Sunday, February 8, 2015

Further Adventures In Asian Cable Television

I stayed at an interesting hotel down in Nakorn Sri Tammarat.  I won't mention the name, mostly because it wasn't very good.  My biggest complaint was the shower.  I've never stayed anywhere before that had hot water in the sink, but none at all in the shower.  Very low water pressure too.  The only place that there was plenty of water was the air-conditioner, and the first night it started pouring out like a damn waterfall, I had to call the desk.  They sent up two mechanics, they were working for fifteen or twenty minutes.  But I digress . . . this is about the TV right there to be watched, which was pretty good. 

Asian Cable TV providers are a mixed bag of tricks.  The cable at this place had some of the usual suspects, like BBC News, the Universal Channel, and newcomer the Sony Channel.  But there was more.

Like a channel called Ping, which bills itself as "All The Series You Love Is Here."  Yeah.  They featured entire seasons of, for instance, the Big Bang Theory, every episode, all in a row, with no commercials, and no pause in between the episodes either.  Straight through, pausing only for the theme song.  I've never seen anything like it.  I mean, no time to take a leak if you're a real fan.  (I had time myself.)  For two whole days they were cycling through a couple of seasons of the Big Bang Theory, and I enjoyed quite a few episodes.

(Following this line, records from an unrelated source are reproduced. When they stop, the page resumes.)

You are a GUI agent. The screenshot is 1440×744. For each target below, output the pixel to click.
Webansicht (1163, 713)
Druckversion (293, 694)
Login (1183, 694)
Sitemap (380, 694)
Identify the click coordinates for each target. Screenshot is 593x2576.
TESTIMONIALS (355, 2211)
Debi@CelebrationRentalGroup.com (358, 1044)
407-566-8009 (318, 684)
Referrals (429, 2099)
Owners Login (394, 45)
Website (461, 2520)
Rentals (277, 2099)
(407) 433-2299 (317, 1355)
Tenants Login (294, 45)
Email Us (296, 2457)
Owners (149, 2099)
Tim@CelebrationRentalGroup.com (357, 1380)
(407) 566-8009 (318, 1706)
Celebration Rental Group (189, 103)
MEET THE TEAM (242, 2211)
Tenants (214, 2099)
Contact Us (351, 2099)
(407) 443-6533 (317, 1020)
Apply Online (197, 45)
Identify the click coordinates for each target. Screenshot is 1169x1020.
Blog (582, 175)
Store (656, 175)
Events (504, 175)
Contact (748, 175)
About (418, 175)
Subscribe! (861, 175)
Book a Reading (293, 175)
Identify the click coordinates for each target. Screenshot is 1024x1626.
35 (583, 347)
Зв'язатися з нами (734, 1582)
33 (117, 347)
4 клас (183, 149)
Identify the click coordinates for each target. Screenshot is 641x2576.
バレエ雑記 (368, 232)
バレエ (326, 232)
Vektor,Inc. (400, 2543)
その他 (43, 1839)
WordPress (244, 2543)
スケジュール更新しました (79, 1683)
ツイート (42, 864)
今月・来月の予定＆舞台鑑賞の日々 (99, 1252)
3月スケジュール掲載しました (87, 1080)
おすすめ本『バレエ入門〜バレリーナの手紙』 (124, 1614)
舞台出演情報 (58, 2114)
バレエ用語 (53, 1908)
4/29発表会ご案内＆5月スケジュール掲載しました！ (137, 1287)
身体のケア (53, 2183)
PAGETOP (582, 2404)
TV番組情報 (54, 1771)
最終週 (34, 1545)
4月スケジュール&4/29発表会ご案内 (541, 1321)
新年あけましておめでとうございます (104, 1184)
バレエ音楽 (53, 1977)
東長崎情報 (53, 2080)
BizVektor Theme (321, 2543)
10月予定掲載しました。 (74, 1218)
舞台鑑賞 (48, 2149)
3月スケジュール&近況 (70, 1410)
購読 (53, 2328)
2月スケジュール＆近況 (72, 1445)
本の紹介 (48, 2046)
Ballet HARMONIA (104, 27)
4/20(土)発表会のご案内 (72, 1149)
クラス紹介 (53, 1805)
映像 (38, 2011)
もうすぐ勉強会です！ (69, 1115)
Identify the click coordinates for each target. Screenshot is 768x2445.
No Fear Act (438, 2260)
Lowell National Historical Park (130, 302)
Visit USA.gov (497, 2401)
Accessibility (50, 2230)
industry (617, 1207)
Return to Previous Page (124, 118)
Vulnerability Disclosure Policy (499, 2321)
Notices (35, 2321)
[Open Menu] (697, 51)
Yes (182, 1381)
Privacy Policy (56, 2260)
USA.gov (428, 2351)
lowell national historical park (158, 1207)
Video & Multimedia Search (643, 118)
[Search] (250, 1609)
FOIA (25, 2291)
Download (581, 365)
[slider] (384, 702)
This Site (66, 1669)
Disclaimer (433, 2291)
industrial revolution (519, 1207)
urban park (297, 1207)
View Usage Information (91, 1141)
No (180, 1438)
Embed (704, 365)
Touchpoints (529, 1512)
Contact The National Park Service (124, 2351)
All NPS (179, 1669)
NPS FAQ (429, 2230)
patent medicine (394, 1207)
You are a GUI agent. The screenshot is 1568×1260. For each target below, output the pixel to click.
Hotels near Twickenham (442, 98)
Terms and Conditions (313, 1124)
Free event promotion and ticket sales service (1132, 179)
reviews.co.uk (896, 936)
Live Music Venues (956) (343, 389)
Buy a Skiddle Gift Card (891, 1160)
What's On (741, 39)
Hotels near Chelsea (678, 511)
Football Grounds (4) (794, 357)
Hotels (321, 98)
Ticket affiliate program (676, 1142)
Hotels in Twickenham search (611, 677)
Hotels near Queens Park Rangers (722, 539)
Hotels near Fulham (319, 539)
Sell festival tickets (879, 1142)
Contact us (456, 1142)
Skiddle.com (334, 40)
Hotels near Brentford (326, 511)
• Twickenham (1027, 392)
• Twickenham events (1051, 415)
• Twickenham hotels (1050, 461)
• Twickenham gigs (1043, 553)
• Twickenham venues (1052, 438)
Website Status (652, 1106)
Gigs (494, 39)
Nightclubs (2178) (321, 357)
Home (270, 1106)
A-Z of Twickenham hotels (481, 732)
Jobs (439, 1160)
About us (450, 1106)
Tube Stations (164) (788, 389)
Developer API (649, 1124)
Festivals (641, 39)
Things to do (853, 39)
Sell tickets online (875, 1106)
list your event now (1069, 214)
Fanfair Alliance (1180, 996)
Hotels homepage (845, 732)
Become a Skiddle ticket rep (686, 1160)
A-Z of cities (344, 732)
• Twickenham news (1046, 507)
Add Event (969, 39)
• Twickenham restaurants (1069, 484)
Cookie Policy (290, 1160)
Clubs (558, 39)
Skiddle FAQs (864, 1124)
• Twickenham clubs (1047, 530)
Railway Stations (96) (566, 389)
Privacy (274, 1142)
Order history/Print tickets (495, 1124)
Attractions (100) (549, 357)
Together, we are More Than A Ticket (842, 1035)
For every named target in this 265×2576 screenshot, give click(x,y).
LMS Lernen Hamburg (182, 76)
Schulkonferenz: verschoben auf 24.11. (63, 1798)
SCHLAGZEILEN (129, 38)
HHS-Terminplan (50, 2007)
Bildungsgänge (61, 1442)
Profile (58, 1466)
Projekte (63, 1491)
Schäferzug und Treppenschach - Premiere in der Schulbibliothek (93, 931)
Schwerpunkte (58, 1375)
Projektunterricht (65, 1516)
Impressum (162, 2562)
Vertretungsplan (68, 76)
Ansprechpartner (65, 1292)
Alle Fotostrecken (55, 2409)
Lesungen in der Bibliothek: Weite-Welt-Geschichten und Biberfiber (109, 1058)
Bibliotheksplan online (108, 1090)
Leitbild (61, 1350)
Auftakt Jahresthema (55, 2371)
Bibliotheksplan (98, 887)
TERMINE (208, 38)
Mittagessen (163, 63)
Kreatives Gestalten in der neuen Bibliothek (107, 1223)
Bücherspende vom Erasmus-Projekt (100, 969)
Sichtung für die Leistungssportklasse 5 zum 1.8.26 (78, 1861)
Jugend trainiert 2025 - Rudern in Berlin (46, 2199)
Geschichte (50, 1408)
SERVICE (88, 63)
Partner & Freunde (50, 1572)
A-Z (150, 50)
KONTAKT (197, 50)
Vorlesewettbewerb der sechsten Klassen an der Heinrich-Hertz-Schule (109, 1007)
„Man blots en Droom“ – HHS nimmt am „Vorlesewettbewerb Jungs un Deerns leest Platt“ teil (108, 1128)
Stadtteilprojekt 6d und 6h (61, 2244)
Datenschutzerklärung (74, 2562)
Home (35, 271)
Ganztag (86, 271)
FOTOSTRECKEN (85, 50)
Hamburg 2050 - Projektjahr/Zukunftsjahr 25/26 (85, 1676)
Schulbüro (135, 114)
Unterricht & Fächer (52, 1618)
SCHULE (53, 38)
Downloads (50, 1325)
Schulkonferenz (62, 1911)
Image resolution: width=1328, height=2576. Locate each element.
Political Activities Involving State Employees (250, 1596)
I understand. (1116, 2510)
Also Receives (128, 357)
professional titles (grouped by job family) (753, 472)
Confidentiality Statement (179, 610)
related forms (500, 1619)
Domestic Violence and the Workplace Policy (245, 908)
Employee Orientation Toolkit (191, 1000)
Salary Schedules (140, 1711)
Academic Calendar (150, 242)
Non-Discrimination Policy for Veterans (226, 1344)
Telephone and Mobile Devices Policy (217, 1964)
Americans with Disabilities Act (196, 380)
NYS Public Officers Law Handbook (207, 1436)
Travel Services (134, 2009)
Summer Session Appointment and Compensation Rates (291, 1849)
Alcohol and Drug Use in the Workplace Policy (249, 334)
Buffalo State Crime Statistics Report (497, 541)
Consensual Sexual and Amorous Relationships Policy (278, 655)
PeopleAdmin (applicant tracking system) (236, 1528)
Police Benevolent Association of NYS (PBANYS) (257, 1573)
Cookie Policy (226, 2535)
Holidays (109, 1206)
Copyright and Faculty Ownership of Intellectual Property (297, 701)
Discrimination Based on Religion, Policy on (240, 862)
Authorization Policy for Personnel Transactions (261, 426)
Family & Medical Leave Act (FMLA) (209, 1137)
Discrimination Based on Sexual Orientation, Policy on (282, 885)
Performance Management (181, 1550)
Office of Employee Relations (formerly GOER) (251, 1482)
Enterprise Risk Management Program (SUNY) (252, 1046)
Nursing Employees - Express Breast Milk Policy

One very interesting thing was a channel called the H Channel.  The logo was identical to the History Channel, but this one was a movie channel with the soundtracks in English.  I watched some of Star Trek: Into Darkness on one occasion; on another I watched some of Night at the Museum 2.  These were not broadcast quality, they looked more like the bootlegs that one sees on buses in Southeast Asia.  So I doubt if royalties were being paid.

I happen to like Indian movies, but I know that they are not everybody's cup of tea.  (Stretch tea!  Look it up!)  This hotel got the B4U Channel, which was all music scenes clipped from current Indian movies.  A boy, a girl, and lots of dancing extras.  So for hour after hour there were young couples on the screen coming dangerously close to kissing, but never quite making it.  No wonder Indian men are angry at women.  Officially at least, Indian women, and Indian movies, are all teasing, all the time.   I'm sure that the reality is quite different.  I mean, there are over a billion of them, so some kissing is going on. 

There was also the SyFy channel, which I always enjoy.  Not because it is so great, not now that they no longer constantly run Star Trek: Next Generation re-runs all the time.  I liked that.  No, now I enjoy seeing just how terrible their made-for-SyFy-channel movies can be, and they can be pretty terrible.  Some of them are actually good/terrible.  Last weekend I watched three of them.  One was really just bad (Sink Hole); one was entertainingly bad (500 Mile Per Hour Storm); one was really nuts and, although it represented no threat to Citizen Kane or 2001: A Space Odyssey, really much better than the usual SyFy fare.  The good one was World of Tomorrow, staring Robert Picardo as the tight-ass army general and Kelly Hu as the hot scientist.  (Best Boy Grip:  Luke Pastrami!  Great name!)

I looked it up on the IMDB and found it under the name "Age of Tomorrow."  The name was changed to cash in on the recent Tom Cruise movie called "Edge of Tomorrow."  They changed all of the synopses too, so now the plot summary looks like it could be talking about "Edge . . ."  Whatever, there was no controversy in the room while I was watching the movie.  It's crazy, and it's fun.  It starts off like a routine SyFy asteroid-threatening-earth movie, with silly, stilted dialog, and quickly morphs into a three sheets to the wind Death Star/Wormhole/Dying Alien Race movie with lots of ax fights.  (The hero is a fireman, and he don't need no stinking firearms.) When the ax starts flying, and the the alien race starts dying, the dialog doesn't matter anymore, you can hardly hear it.  Not a real story, but what there was of it moved right along.  Right up to the no-ending, much more up in the air than the movie of the same title.

So that's how dull a boy I am.  I go to interesting places and occupy myself with the wonders of the local cable TV.  It wasn't that terrible, actually.  I taught a class; I was driven around extensively; I had many very good meals; I visited the local important temple (they have Buddha's "left tooth!"); I even went to the mall.  I got around plenty.

I tend to complain rather a lot, but really, I'd have to say that things are within acceptable limits.